[Source records — start]

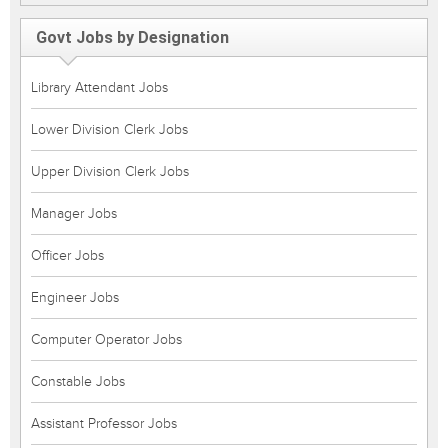
Govt Jobs by Designation
Library Attendant Jobs
Lower Division Clerk Jobs
Upper Division Clerk Jobs
Manager Jobs
Officer Jobs
Engineer Jobs
Computer Operator Jobs
Constable Jobs
Assistant Professor Jobs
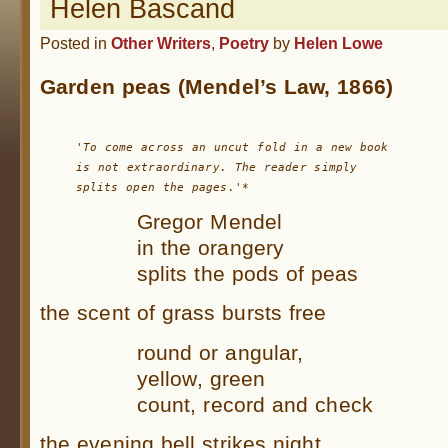
Helen Bascand
Posted in
Other Writers
,
Poetry
by
Helen Lowe
Garden peas (Mendel’s Law, 1866)
.....
.....
is not extraordinary. The reader 
.....
splits open the pages.'*
…………..
Gregor Mendel
…………..
in the orangery
…………..
splits the pods of peas
the scent of grass bursts free
…………..
round or angular,
…………..
yellow, green
…………..
count, record and check
the evening bell strikes night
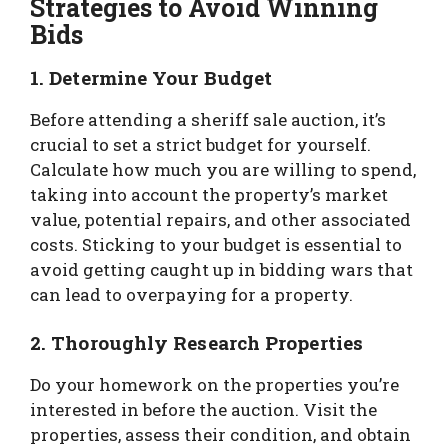
Strategies to Avoid Winning
Bids
1. Determine Your Budget
Before attending a sheriff sale auction, it’s
crucial to set a strict budget for yourself.
Calculate how much you are willing to spend,
taking into account the property’s market
value, potential repairs, and other associated
costs. Sticking to your budget is essential to
avoid getting caught up in bidding wars that
can lead to overpaying for a property.
2. Thoroughly Research Properties
Do your homework on the properties you’re
interested in before the auction. Visit the
properties, assess their condition, and obtain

[Source records — finish]

*Try it*
Please output exactly the lines from the one containing "crucial to set a strict budget for yourself." through the end of the records, both included.

*Task solution*
crucial to set a strict budget for yourself.
Calculate how much you are willing to spend,
taking into account the property’s market
value, potential repairs, and other associated
costs. Sticking to your budget is essential to
avoid getting caught up in bidding wars that
can lead to overpaying for a property.
2. Thoroughly Research Properties
Do your homework on the properties you’re
interested in before the auction. Visit the
properties, assess their condition, and obtain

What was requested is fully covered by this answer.